Down the alleyway, Lev could just make out a large shape in the distance, barely lit by the headlights: a wall. They were driving into a dead end.
“Astri!” he shouted.
“You have to destroy it!”
“It’s like holding in a shit!"
“Push, and it’ll push back!” she explained. “Find the balance!”
More bullet fire rained past them, striking the oncoming wall. They were close enough to see the shrapnel burst off it.
He didn’t think. Lev flexed his arm and drew up the gauntlet, clenching hard. The Cerafex clenched back, humming wildly. He understood what Astri meant: it was a balancing act. Force the gauntlet too much and it wouldn’t activate. Force it too little, and it would shut around his arm. The gauntlet was a gaping jaw and his arm the wrench that held it open. He needed to find the sweet spot.

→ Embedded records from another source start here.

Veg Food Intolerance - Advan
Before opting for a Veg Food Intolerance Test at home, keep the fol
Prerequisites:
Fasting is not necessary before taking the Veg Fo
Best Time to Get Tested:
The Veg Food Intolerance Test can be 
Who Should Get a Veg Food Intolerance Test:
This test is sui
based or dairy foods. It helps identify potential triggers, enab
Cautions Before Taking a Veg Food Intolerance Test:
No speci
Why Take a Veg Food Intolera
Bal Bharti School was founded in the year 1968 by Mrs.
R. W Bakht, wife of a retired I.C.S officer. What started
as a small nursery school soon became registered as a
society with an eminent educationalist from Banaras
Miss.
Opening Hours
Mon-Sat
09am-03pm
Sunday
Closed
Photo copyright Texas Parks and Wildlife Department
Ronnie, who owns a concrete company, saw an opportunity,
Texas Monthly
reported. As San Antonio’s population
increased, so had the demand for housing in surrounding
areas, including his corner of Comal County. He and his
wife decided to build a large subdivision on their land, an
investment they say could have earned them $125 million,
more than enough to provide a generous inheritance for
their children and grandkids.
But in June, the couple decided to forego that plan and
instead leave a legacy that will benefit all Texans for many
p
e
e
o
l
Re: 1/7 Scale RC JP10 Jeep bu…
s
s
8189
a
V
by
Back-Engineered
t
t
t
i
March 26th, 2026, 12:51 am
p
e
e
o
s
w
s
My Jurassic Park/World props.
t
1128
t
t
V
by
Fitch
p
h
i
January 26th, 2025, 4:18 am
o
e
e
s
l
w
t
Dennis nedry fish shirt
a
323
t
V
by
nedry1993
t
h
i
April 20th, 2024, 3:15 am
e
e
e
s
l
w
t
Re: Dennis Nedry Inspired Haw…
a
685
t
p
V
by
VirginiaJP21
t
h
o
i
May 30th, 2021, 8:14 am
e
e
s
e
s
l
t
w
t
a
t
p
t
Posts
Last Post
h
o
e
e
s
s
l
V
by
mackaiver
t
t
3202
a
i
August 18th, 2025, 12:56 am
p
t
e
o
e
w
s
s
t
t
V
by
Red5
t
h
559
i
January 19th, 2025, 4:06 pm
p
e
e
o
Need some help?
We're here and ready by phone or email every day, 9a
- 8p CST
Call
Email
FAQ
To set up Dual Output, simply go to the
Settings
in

Lev reached over the dashboard and aimed straight. Then, he let go.
There was a loud crack and dust blew out, engulfing the entire van. Lev squeezed his eyes shut as they rammed into where the wall should be. Astri sped up. They skidded through the churning grime, pebbles scattering under their wheels, and slid out onto the street on the other side unharmed.
The van came to a halt, sending Lev and Priscilla jolting against their seatbelts. Lev breathed a sigh of relief; he half-expected the wall to still be there.

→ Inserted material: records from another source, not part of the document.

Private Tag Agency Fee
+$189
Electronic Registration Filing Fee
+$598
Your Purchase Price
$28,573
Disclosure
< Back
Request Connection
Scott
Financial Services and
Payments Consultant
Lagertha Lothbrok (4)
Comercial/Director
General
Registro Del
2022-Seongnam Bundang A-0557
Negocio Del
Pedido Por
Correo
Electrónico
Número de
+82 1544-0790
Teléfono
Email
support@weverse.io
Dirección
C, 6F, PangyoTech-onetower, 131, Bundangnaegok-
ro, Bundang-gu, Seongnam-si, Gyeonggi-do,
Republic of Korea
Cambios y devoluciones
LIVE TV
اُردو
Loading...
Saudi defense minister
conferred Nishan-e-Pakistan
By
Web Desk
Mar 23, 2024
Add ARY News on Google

Astri swung her pistol back. The rider that was behind them plunged out of the dust and just as he looked at them, she pulled the trigger. His tire burst from underneath him and his body went rolling.

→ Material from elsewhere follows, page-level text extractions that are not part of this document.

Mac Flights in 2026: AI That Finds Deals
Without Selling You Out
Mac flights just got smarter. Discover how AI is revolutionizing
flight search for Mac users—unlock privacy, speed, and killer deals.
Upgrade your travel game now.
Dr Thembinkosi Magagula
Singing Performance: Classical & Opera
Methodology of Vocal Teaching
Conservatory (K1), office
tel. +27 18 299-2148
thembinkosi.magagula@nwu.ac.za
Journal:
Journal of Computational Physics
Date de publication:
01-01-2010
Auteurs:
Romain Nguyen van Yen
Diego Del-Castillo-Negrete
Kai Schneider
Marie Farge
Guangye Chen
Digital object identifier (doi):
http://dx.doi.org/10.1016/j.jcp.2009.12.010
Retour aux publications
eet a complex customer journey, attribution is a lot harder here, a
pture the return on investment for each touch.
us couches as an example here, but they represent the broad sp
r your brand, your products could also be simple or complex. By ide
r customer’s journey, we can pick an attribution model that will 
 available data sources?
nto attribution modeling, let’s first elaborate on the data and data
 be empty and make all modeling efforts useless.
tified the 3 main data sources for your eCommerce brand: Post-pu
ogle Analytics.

Lev bent over, a sudden pain lashing up his arm. He had to hold it still to keep it from spasming.
“Kid!” Astri reached over. “Are you okay?”
“Keep driving!” The words came out a groan. His arm was being eaten alive, a thousand insects biting down from skin to bone. Is this what Astri goes through every time? Inside the gauntlet, his blood mixed with hers.
Two more motorcycles came out of the alleyway, nearly brushing up to the van before Astri stepped on the pedals. For a moment, the riders were close enough to be caught clear in the taillights. They wore green helmets, painted over with huge cartoon eyes and toothy smiles. It reminded Lev of the head of a mascot costume, except the paint of their eyes were dripping, leaving streaks of black tears that soaked the surrounding metal a dark green. Those eyes stared, dead and unblinking; their smile frozen.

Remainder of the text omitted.